*Exercise brief*.
Where the data below has the string "radio", return the whole line.

══════════

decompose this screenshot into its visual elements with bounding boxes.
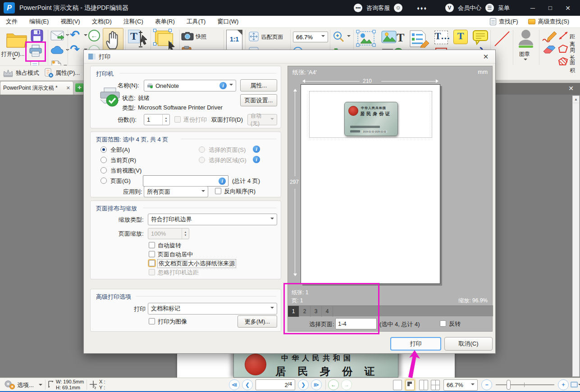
page-scale-spinner[interactable]: 100% ▲▼ (148, 228, 189, 239)
vip-icon[interactable]: V (445, 4, 454, 12)
vertical-scrollbar[interactable]: ▲ (572, 96, 580, 377)
text-select-tool[interactable]: T (127, 29, 149, 51)
range-pages-radio[interactable] (100, 178, 107, 184)
zoom-lens-icon[interactable] (333, 31, 344, 42)
stamp-button[interactable]: 图章 (519, 50, 530, 58)
previous-view-icon[interactable]: ← (88, 30, 100, 41)
document-tab[interactable]: PowerPoint 演示文稿 * ✕ (0, 81, 73, 95)
typewriter-tool-icon[interactable]: T… (434, 31, 448, 44)
menu-edit[interactable]: 编辑(E) (23, 18, 55, 26)
zoom-slider-track[interactable] (496, 384, 554, 385)
hamburger-menu-icon[interactable]: ☰ (485, 4, 494, 12)
menu-link[interactable]: 菜单 (498, 4, 510, 12)
tab-close-icon[interactable]: ✕ (66, 85, 70, 91)
duplex-combobox[interactable]: 自动 (无) (247, 114, 277, 125)
menu-document[interactable]: 文档(D) (86, 18, 118, 26)
pencil-tool-icon[interactable] (542, 31, 557, 42)
mail-icon[interactable] (50, 31, 64, 41)
snapshot-camera-icon[interactable] (181, 32, 194, 41)
properties-button[interactable]: 属性(P)... (55, 69, 80, 77)
selected-pages-info-icon[interactable]: i (253, 146, 260, 153)
open-caret-icon[interactable] (12, 58, 16, 62)
menu-form[interactable]: 表单(R) (149, 18, 181, 26)
options-button[interactable]: 选项... (17, 381, 34, 389)
apply-to-combobox[interactable]: 所有页面 (144, 186, 208, 197)
previous-page-button[interactable]: ❮ (242, 379, 253, 390)
note-tool-icon[interactable]: T (453, 30, 468, 44)
menu-file[interactable]: 文件 (0, 18, 23, 26)
annotation-select-tool[interactable] (152, 29, 178, 52)
printer-properties-button[interactable]: 属性... (240, 79, 277, 91)
range-all-radio[interactable] (100, 146, 107, 153)
edit-objects-icon[interactable] (356, 30, 376, 47)
new-tab-button[interactable]: + (75, 83, 84, 92)
stamp-icon[interactable] (516, 29, 535, 49)
copies-spinner[interactable]: 1 ▲▼ (144, 114, 170, 125)
page-number-input[interactable]: 2/4 (256, 379, 295, 390)
chat-bubble-icon[interactable]: ••• (354, 4, 362, 12)
stamp-caret-icon[interactable] (524, 59, 527, 62)
advanced-find-button[interactable]: 高级查找(S) (538, 18, 569, 26)
previous-view-nav-button[interactable]: ← (328, 379, 339, 390)
perimeter-tool-icon[interactable] (558, 44, 569, 54)
area-tool-icon[interactable] (558, 57, 569, 67)
print-as-image-checkbox[interactable] (149, 318, 155, 324)
hand-tool[interactable] (103, 28, 123, 51)
zoom-in-button[interactable]: + (558, 379, 569, 390)
redo-icon[interactable]: ↷ (70, 42, 80, 56)
open-button[interactable]: 打开(O)... (1, 50, 24, 58)
two-page-mode-button[interactable] (419, 380, 428, 390)
distance-tool-icon[interactable] (558, 31, 569, 41)
auto-rotate-checkbox[interactable] (149, 242, 155, 248)
undo-icon[interactable]: ↶ (70, 28, 80, 42)
print-dialog-titlebar[interactable]: 打印 ✕ (84, 50, 495, 64)
line-tool-icon[interactable] (493, 30, 511, 48)
zoom-lens-caret-icon[interactable] (347, 35, 351, 39)
page-setup-button[interactable]: 页面设置... (240, 94, 277, 106)
statusbar-zoom-combobox[interactable]: 66.7% (443, 379, 478, 391)
cancel-button[interactable]: 取消(C) (444, 337, 493, 351)
gems-icon[interactable]: ♦♦♦ (417, 5, 427, 11)
scale-type-combobox[interactable]: 符合打印机边界 (148, 214, 277, 225)
eraser-tool-icon[interactable] (542, 45, 556, 55)
single-page-mode-button[interactable] (393, 380, 402, 390)
range-current-view-radio[interactable] (100, 167, 107, 173)
reverse-order-checkbox[interactable] (215, 188, 221, 194)
panel-close-icon[interactable]: ✕ (568, 85, 574, 92)
range-selected-area-radio[interactable] (199, 157, 205, 163)
member-center-link[interactable]: 会员中心 (458, 4, 481, 12)
menu-tools[interactable]: 工具(T) (181, 18, 212, 26)
menu-window[interactable]: 窗口(W) (211, 18, 244, 26)
dialog-close-icon[interactable]: ✕ (481, 53, 491, 61)
zoom-slider-handle[interactable] (507, 380, 511, 390)
find-button[interactable]: 查找(F) (499, 18, 518, 26)
area-button[interactable]: 面积 (570, 59, 580, 74)
next-view-nav-button[interactable]: → (341, 379, 352, 390)
range-current-page-radio[interactable] (100, 157, 107, 163)
ignore-margins-checkbox[interactable] (149, 269, 155, 275)
auto-center-checkbox[interactable] (149, 251, 155, 257)
invert-checkbox[interactable] (440, 320, 446, 327)
support-link[interactable]: 咨询客服 (366, 4, 390, 12)
quad-page-mode-button[interactable] (431, 380, 440, 390)
range-selected-pages-radio[interactable] (199, 146, 205, 153)
open-folder-icon[interactable] (5, 30, 28, 49)
fit-visible-button[interactable] (571, 382, 578, 387)
fit-page-icon[interactable] (249, 32, 259, 41)
printer-name-combobox[interactable]: OneNote i (144, 80, 236, 91)
continuous-mode-button[interactable] (406, 380, 415, 390)
account-avatar-icon[interactable]: ☺ (394, 4, 402, 12)
selected-area-info-icon[interactable]: i (253, 156, 260, 163)
paper-source-checkbox[interactable] (149, 260, 155, 266)
last-page-button[interactable]: ⧐ (311, 379, 322, 390)
cloud-upload-icon[interactable] (50, 46, 64, 55)
actual-size-button[interactable]: 1:1 (226, 30, 242, 50)
print-content-combobox[interactable]: 文档和标记 (148, 303, 277, 315)
menu-view[interactable]: 视图(V) (55, 18, 86, 26)
pages-input[interactable]: i (143, 175, 228, 187)
undo-caret-icon[interactable] (84, 34, 87, 38)
more-options-button[interactable]: 更多(M)... (237, 315, 277, 328)
exclusive-mode-button[interactable]: 独占模式 (16, 69, 39, 77)
collate-checkbox[interactable] (174, 116, 181, 123)
scrollbar-up-icon[interactable]: ▲ (573, 96, 579, 103)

══════════

*Answer to the problem*.
range-pages-radio[interactable] (100, 178, 107, 184)
range-all-radio[interactable] (100, 146, 107, 153)
range-current-view-radio[interactable] (100, 167, 107, 173)
range-selected-area-radio[interactable] (199, 157, 205, 163)
range-current-page-radio[interactable] (100, 157, 107, 163)
range-selected-pages-radio[interactable] (199, 146, 205, 153)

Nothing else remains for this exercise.